SUN-359 Preserved Bone Mineral Density In Adults With Classical Forms Of Congenital Adrenal Hyperplasia Submitted To Long-term Low Glucocorticoid Doses

The impact of long-term and supposedly physiological doses of corticosteroids on bone mineral density (BMD) in congenital adrenal hyperplasia (CAH) remains unknown. There are few studies with discordant results performed with mixed clinical forms and glucocorticoid (GC) regimens. Additionally, the effect of mineralocorticoid (MC) therapy has rarely been evaluated. Objective: To evaluate the BMD in adults with classical forms of CAH receiving the same GC regimen and to correlate with cumulative GC and MC doses since diagnosis. Methods: 34 adults (20 simple virilizing-SV/ 21 females) with good compliance (normal serum androgens levels for sex/age), who used cortisone acetate during childhood (16±3.3mg/m(2)/d) and dexamethasone after final height achievement (0.19±0.07mg/m(2)/d). The cumulative cortisone acetate, dexamethasone, total GC and MC doses (mg/m(2)) were calculated from diagnosis until the last evaluation. BMD was evaluated by z-scores (z) in the first and last densitometry. Physical activity and calcium intake were assessed by questionnaires; PTH and 25OH-Vitamin D levels were measured in the latter evaluation. GC/MC doses, clinical/laboratory data were correlated with z scores by linear regression, chi-square and t-tests. Results: The mean age in the last evaluation was 26±6yrs, duration of cortisone acetate therapy in the salt-wasting (SW) and SV forms was 14.8±4.2 and 10.5±4.3 yrs, respectively (p<0.01). The mean total femur z score was lower in the SW than SV form (p=0.04). The cumulative cortisone acetate dose had an inverse correlation with femoral neck z score (p<0.01). The total cumulative GC/MC doses had an inverse correlation with total femur z score (p<0.01). Low BMD (z<-2) was observed in 4 patients, 2/4 were recently pregnant. Serum vitamin D and PTH levels, frequency of physical activity, and calcium intake did not influence BMD. In the analysis of sequential BMD, during dexamethasone therapy, the mean interval between exams was 10.5±6yrs, and no association was found between dexamethasone cumulative dose and delta of lumbar z score.
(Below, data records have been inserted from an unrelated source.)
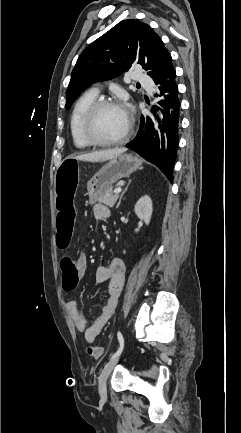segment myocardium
<instances>
[{"mask_svg":"<svg viewBox=\"0 0 241 433\" xmlns=\"http://www.w3.org/2000/svg\"><path fill=\"white\" fill-rule=\"evenodd\" d=\"M109 106H120L122 107V105L114 99H98L96 100L88 109V111L86 112L84 119H83V123H82V130H83V134L85 136V138L88 140L89 143H91L92 145H96V146H113V145H118L121 144L123 142H125L131 135L132 132V122L130 120V118L128 117V123H127V127L124 131V133L113 140H104L101 139L99 137L96 136V134L94 133V123L95 120L99 114V112L105 108V107H109Z\"/></svg>","mask_w":241,"mask_h":433,"instance_id":"obj_1","label":"myocardium"}]
</instances>
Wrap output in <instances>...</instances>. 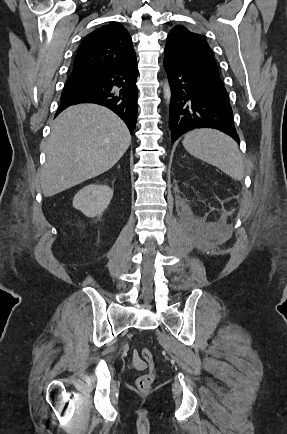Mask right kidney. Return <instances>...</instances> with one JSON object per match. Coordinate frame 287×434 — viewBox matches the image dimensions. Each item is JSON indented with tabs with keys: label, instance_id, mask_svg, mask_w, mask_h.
Wrapping results in <instances>:
<instances>
[{
	"label": "right kidney",
	"instance_id": "obj_1",
	"mask_svg": "<svg viewBox=\"0 0 287 434\" xmlns=\"http://www.w3.org/2000/svg\"><path fill=\"white\" fill-rule=\"evenodd\" d=\"M113 196L108 185L90 184L82 188L73 199V207L88 217L99 216L107 209Z\"/></svg>",
	"mask_w": 287,
	"mask_h": 434
}]
</instances>
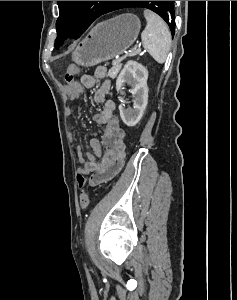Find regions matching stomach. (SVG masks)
Wrapping results in <instances>:
<instances>
[{"label":"stomach","mask_w":237,"mask_h":300,"mask_svg":"<svg viewBox=\"0 0 237 300\" xmlns=\"http://www.w3.org/2000/svg\"><path fill=\"white\" fill-rule=\"evenodd\" d=\"M141 23L132 13L98 23L72 53V61L81 67H94L122 55L136 41Z\"/></svg>","instance_id":"0dacf381"}]
</instances>
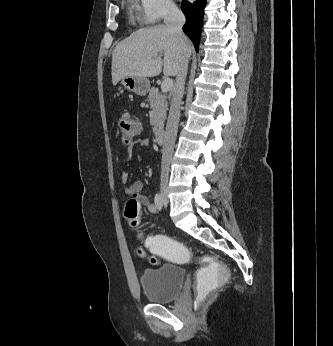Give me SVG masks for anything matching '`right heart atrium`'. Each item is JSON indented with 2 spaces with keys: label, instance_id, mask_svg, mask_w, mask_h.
Listing matches in <instances>:
<instances>
[{
  "label": "right heart atrium",
  "instance_id": "1",
  "mask_svg": "<svg viewBox=\"0 0 333 346\" xmlns=\"http://www.w3.org/2000/svg\"><path fill=\"white\" fill-rule=\"evenodd\" d=\"M144 21L149 24L156 23L178 10L174 0H139Z\"/></svg>",
  "mask_w": 333,
  "mask_h": 346
}]
</instances>
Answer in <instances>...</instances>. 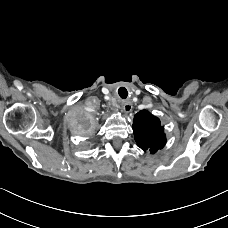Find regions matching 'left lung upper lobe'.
Wrapping results in <instances>:
<instances>
[{"mask_svg": "<svg viewBox=\"0 0 228 228\" xmlns=\"http://www.w3.org/2000/svg\"><path fill=\"white\" fill-rule=\"evenodd\" d=\"M133 133L137 145L144 151L149 150L152 154L166 144L164 127L161 126L160 120L146 110L135 115Z\"/></svg>", "mask_w": 228, "mask_h": 228, "instance_id": "1", "label": "left lung upper lobe"}]
</instances>
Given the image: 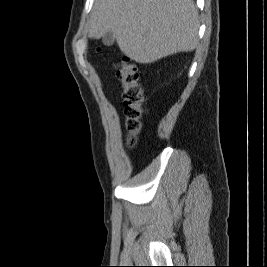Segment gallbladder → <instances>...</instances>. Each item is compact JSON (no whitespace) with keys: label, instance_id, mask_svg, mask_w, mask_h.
I'll use <instances>...</instances> for the list:
<instances>
[{"label":"gallbladder","instance_id":"bac80fb5","mask_svg":"<svg viewBox=\"0 0 267 267\" xmlns=\"http://www.w3.org/2000/svg\"><path fill=\"white\" fill-rule=\"evenodd\" d=\"M103 44L106 46H112L114 44L115 38H114V34L109 31L107 32L103 38H102Z\"/></svg>","mask_w":267,"mask_h":267}]
</instances>
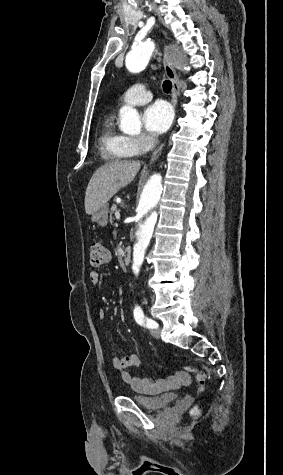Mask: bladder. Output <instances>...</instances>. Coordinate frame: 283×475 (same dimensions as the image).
<instances>
[{"instance_id":"31cf9c89","label":"bladder","mask_w":283,"mask_h":475,"mask_svg":"<svg viewBox=\"0 0 283 475\" xmlns=\"http://www.w3.org/2000/svg\"><path fill=\"white\" fill-rule=\"evenodd\" d=\"M129 398L138 406L153 412L173 405L178 400L176 396L168 394H160L157 396H141L137 393H130Z\"/></svg>"}]
</instances>
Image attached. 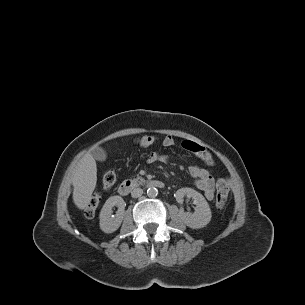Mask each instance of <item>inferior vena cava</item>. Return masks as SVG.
Wrapping results in <instances>:
<instances>
[{"label":"inferior vena cava","instance_id":"inferior-vena-cava-1","mask_svg":"<svg viewBox=\"0 0 305 305\" xmlns=\"http://www.w3.org/2000/svg\"><path fill=\"white\" fill-rule=\"evenodd\" d=\"M143 194V190L141 188H135L133 189V191L131 192V196L133 198H138Z\"/></svg>","mask_w":305,"mask_h":305}]
</instances>
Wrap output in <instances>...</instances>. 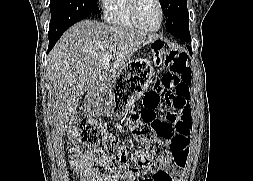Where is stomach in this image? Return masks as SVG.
<instances>
[{
    "instance_id": "stomach-1",
    "label": "stomach",
    "mask_w": 253,
    "mask_h": 181,
    "mask_svg": "<svg viewBox=\"0 0 253 181\" xmlns=\"http://www.w3.org/2000/svg\"><path fill=\"white\" fill-rule=\"evenodd\" d=\"M151 60L140 57L126 63L105 87L90 91L84 105L92 116L125 117L142 96L152 78Z\"/></svg>"
}]
</instances>
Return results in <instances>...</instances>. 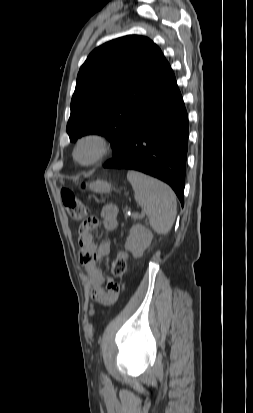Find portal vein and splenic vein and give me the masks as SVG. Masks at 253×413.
<instances>
[{"instance_id": "18ae733b", "label": "portal vein and splenic vein", "mask_w": 253, "mask_h": 413, "mask_svg": "<svg viewBox=\"0 0 253 413\" xmlns=\"http://www.w3.org/2000/svg\"><path fill=\"white\" fill-rule=\"evenodd\" d=\"M133 216H137V214L134 213Z\"/></svg>"}]
</instances>
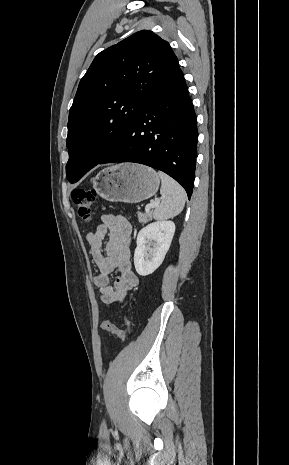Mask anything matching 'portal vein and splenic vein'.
<instances>
[{
    "instance_id": "1",
    "label": "portal vein and splenic vein",
    "mask_w": 289,
    "mask_h": 465,
    "mask_svg": "<svg viewBox=\"0 0 289 465\" xmlns=\"http://www.w3.org/2000/svg\"><path fill=\"white\" fill-rule=\"evenodd\" d=\"M159 203V200L152 201L150 204L146 205L145 210L150 211V209L155 208Z\"/></svg>"
}]
</instances>
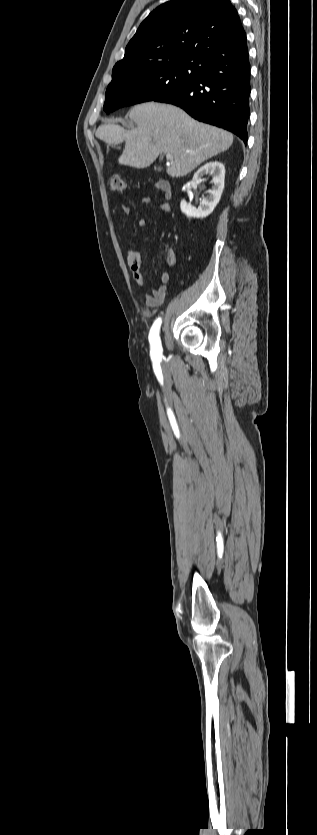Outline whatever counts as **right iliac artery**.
Returning a JSON list of instances; mask_svg holds the SVG:
<instances>
[{"label": "right iliac artery", "instance_id": "obj_1", "mask_svg": "<svg viewBox=\"0 0 317 835\" xmlns=\"http://www.w3.org/2000/svg\"><path fill=\"white\" fill-rule=\"evenodd\" d=\"M161 322H162V320H161L160 317L158 319H156V321L152 325V327L150 329V333H149V342H150V346H151L150 353H151V358L153 360H159L162 356V346H161V341H160V337H159Z\"/></svg>", "mask_w": 317, "mask_h": 835}]
</instances>
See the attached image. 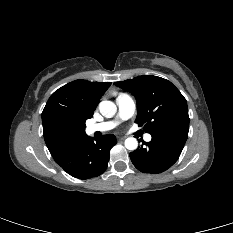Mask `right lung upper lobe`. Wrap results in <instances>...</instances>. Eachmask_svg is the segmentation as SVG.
<instances>
[{"label": "right lung upper lobe", "instance_id": "cb5924a9", "mask_svg": "<svg viewBox=\"0 0 233 233\" xmlns=\"http://www.w3.org/2000/svg\"><path fill=\"white\" fill-rule=\"evenodd\" d=\"M110 82L75 80L56 90L42 112L43 134L54 160L84 140L85 122Z\"/></svg>", "mask_w": 233, "mask_h": 233}]
</instances>
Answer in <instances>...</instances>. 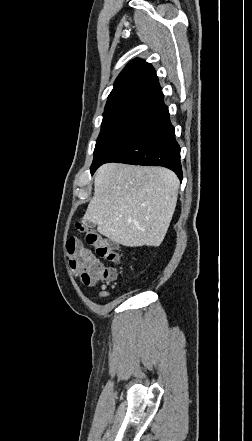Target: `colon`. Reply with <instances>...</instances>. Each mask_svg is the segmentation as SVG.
Wrapping results in <instances>:
<instances>
[{"instance_id":"obj_1","label":"colon","mask_w":252,"mask_h":441,"mask_svg":"<svg viewBox=\"0 0 252 441\" xmlns=\"http://www.w3.org/2000/svg\"><path fill=\"white\" fill-rule=\"evenodd\" d=\"M86 242L94 249L97 256L112 262L118 261L116 246L106 237L93 230H86ZM66 250L72 271L79 276L85 285H96L100 281L112 282L116 279V268L100 264L91 251L79 241L69 240L66 244Z\"/></svg>"}]
</instances>
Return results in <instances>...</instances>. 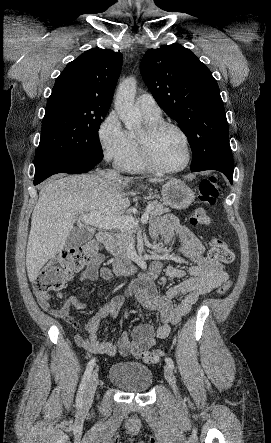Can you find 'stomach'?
<instances>
[{
	"label": "stomach",
	"mask_w": 271,
	"mask_h": 443,
	"mask_svg": "<svg viewBox=\"0 0 271 443\" xmlns=\"http://www.w3.org/2000/svg\"><path fill=\"white\" fill-rule=\"evenodd\" d=\"M161 196L164 204L174 210H185L196 198L195 192L180 180L167 182L162 188Z\"/></svg>",
	"instance_id": "0dacf381"
}]
</instances>
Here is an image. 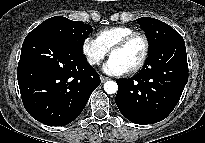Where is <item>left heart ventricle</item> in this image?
Wrapping results in <instances>:
<instances>
[{
    "label": "left heart ventricle",
    "instance_id": "left-heart-ventricle-1",
    "mask_svg": "<svg viewBox=\"0 0 205 143\" xmlns=\"http://www.w3.org/2000/svg\"><path fill=\"white\" fill-rule=\"evenodd\" d=\"M144 51L142 39L136 38L126 48L114 52L111 57L119 61L127 70L141 59Z\"/></svg>",
    "mask_w": 205,
    "mask_h": 143
}]
</instances>
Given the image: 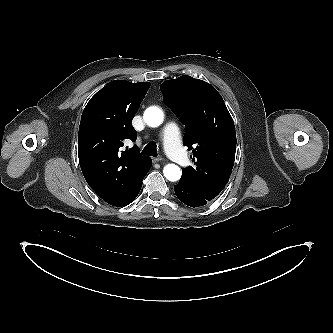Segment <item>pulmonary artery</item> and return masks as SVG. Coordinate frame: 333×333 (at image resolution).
<instances>
[{"label":"pulmonary artery","mask_w":333,"mask_h":333,"mask_svg":"<svg viewBox=\"0 0 333 333\" xmlns=\"http://www.w3.org/2000/svg\"><path fill=\"white\" fill-rule=\"evenodd\" d=\"M164 147L169 156L181 165H187L189 159L183 151L179 127L174 122L165 125L162 131Z\"/></svg>","instance_id":"obj_1"}]
</instances>
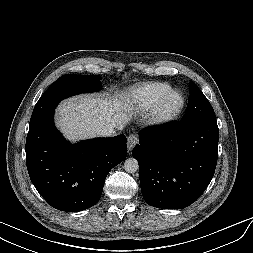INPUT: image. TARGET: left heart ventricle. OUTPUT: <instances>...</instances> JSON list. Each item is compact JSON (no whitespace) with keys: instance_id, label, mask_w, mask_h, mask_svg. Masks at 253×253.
<instances>
[{"instance_id":"obj_1","label":"left heart ventricle","mask_w":253,"mask_h":253,"mask_svg":"<svg viewBox=\"0 0 253 253\" xmlns=\"http://www.w3.org/2000/svg\"><path fill=\"white\" fill-rule=\"evenodd\" d=\"M180 104V97L178 95L171 96L165 103L164 109L171 111L176 109Z\"/></svg>"}]
</instances>
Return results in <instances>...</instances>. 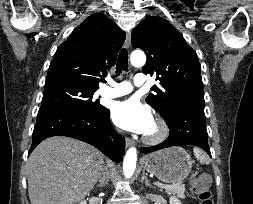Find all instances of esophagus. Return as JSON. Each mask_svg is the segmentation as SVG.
I'll use <instances>...</instances> for the list:
<instances>
[{
  "instance_id": "esophagus-1",
  "label": "esophagus",
  "mask_w": 253,
  "mask_h": 204,
  "mask_svg": "<svg viewBox=\"0 0 253 204\" xmlns=\"http://www.w3.org/2000/svg\"><path fill=\"white\" fill-rule=\"evenodd\" d=\"M130 46H131V33L128 32L126 35V40H125V47L129 48ZM125 142H126L127 147H130L131 145H133V140L129 137H126Z\"/></svg>"
}]
</instances>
Conclusions: In this low GC dose regimen, CAH young adults do not present higher frequency of low BMD. In spite of a preserved BMD, cortisone acetate therapy during growth period in addition to MC replacement appear to have a synergistic negative effect on BMD at femoral sites. Low dexamethasone dose was not deleterious for bone health in adulthood.